News: "Tesserae of Venus" concerns imaging a world beyond carbon  
saturation in the atmosphere past 550 ppb, considered the ‘tipping  
point’ for an intensification of climate change at acute levels of  
risk for the biosphere and humans. I shoot photography and video at  
large scale energy installations (natural gas, geothermal, petroleum,  
etc); then I develop photomontages that refer to these sites, but in  
terms of a tesserated topology, or complex ridged form sequences.  
Tesserae recall the ‘complex ridged folds’ of the surface of our  
neighboring planet Venus, where atmospheric carbon is too intense to  
sustain life.  This project, including photomontage and related  
drawings, opens at Silverman Gallery, San Francisco in October 2009,  
through mid-December 2009.
The show opens October 23, 2009.  http://silverman-gallery.com/exhibition/view/1770 
  and http://silverman-gallery.com/artist/view/1615

Rhetorics:   I am interested in the 'critical report' and even  
abstract poetics around zones of biosphere/technologic crisis. Besides  
teaching in the Cruz,  I am often  a visiting critic at Cal Poly San  
Luis Obispo Department of Architecture--where,  often called upon to  
think and speak critically (in on the spot desk crits, informal juries  
etc)  about 'site' in relation to 'program', I find architecture  
struggling with many of same topics the IDC list currently takes on--  
the problematics of subjectivites, relationships of power and speech,  
public space and its foreclosures, sexuality and space, etc etc.   
Critical architecture has been my often contentious, albeit accidental  
teacher.
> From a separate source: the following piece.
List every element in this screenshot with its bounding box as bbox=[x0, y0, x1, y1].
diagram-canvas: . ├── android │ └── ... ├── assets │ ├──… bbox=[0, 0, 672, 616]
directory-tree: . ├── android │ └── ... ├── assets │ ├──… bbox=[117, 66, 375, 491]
As editor/moderator, some of you may recognize my name as  
part of the -empyre- team, founded by Melinda Rackham and based in  
Sydney (http://subtle.net/empyre).   As designer and producer,  I am  
also curating, an invitational artists project,  Pharmakon Library, a  
series of photographic /graphic text folios, on the pharmakon, or  
principle of critical reversability (the proximity of poison to  
cure).  This project's first folio was at the NY Art Book Fair 2008  
and is currently in development for folio 2.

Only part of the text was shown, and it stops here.